I would integrate by parts.

Hint:

<br /> u=x^{n-1}<br />

<br /> dv=xe^{-ax^2}dx<br />

Try that and see what you come up with.

 

[quasar987]

How could have I missed that?!

Thx Matt!

Btw - are you still learning diff forms?

 

[quantumdude]

How could have I missed that?!

Can happen to anyone.

Thx Matt!

The name's Tom, not Matt. How would you like it if I called you "nebula"?

Btw - are you still learning diff forms?

Yeah, my next set of notes is in preparation. I stopped posting to the thread because I was asked to teach a couple of summer courses.

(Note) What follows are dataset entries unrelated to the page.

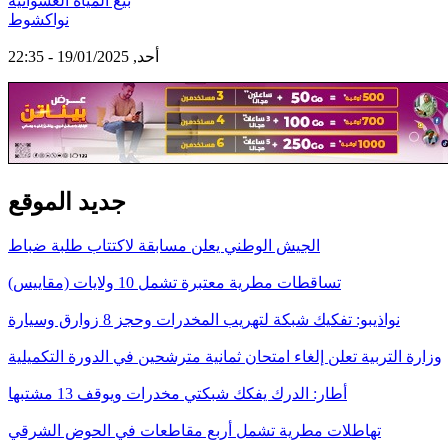
بيع المياه العشوائية
نواكشوط
أحد, 19/01/2025 - 22:35
جديد الموقع
الجيش الوطني يعلن مسابقة لاكتتاب طلبة ضباط
تساقطات مطرية معتبرة تشمل 10 ولايات (مقاييس)
نواذيبو: تفكيك شبكة لتهريب المخدرات وحجز 8 زوارق وسيارة
وزارة التربية تعلن إلغاء امتحان ثمانية مترشحين في الدورة التكميلية
أطار: الدرك يفكك شبكتي مخدرات ويوقف 13 مشتبها
تهاطلات مطرية تشمل أربع مقاطعات في الحوض الشرقي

They're condensed into 6 weeks, so I didn't have time for anything else.

Keep watching...

 

[quasar987]

Sorry Tom.

I think I'm still missing an important point in your idea though.. in tegrating by parts like you advised I get

\int_{0}^{\infty} x^n e^{-ax^2} dx = \left[-\frac{x^{n-1}}{2a} e^{-ax^2} \right]_0^{\infty} + \frac{n-1}{2a} \int_0^{\infty} x^{n-2} e^{-ax^2} dx

So we can perform the same technique of integration on the last integral, and so on, such that after n/2 times of performing this trick, the integral we have to evaluate is

\int_0^{\infty} e^{-ax^2} dx

But what is that?! the integrator says its a constant times \mbox{Erf}[\sqrt{5}x] The heck is Erf ?

 

[quantumdude]

\int_0^{\infty} e^{-ax^2} dx

But what is that?!

That is perhaps the most famous integral ever taught to students of multivariable calculus, at least in America. It is a standard way to introduce polar coordinates in double integration.

I=\int_0^{\infty} e^{-ax^2} dx

I=\int_0^{\infty} e^{-ay^2} dy

I^2=\int_0^{\infty}\int_0^{\infty} e^{-a(x^2+y^2)} dx

Now convert to polar coordinates and evaluate.

the integrator says its a constant times \mbox{Erf}[\sqrt{5}x] The heck is Erf ?

Erf(x) is the error function.

 

[quasar987]

RIIIIGHT! I remember browsing my calculus book last year, and for some random reason, I began reading this random problem. And I found it so cute I had to do it, and of course it was proving that this integral is worth \sqrt{\pi}/2 by the method you outlined!

 

[TOKAMAK]

If you want to skip the integration by parts, you can choose to use the differentiation under the integral sign:

\int_{-\infty}^{\infty} x^{n} dx e^{-ax^{2}} = \int_{-\infty}^{\infty} dx \frac{d^{\frac{n}{2}}}{da^{\frac{n}{2}}}(-1)^{\frac{n}{2}}e^{-ax^{2}}

So now you can take the derivative with respect to a out in front:

(-1)^{\frac{n}{2}} \frac{d^{\frac{n}{2}}}{da^{\frac{n}{2}}}\int_{-\infty}^{\infty} dx e^{-ax^{2}}

So, once you've figured out what \int_{-\infty}^{\infty} dx e^{-ax^{2}} is, you could also do it in this way.
Notice of course, that this is only useful if n is even, which I think you stipulated, and if the integral is a definite integral.

 

[quasar987]

I'm not familiar with the use of this method TOKAMAK (I'm not Feynman).

btw, if anyone carried out the problem til the end and want to compare, I arrive at

\sqrt{\frac{\pi}{2^n a^{n+1}}}\prod_{j=1,3,5,...}^{n-1} (n-j)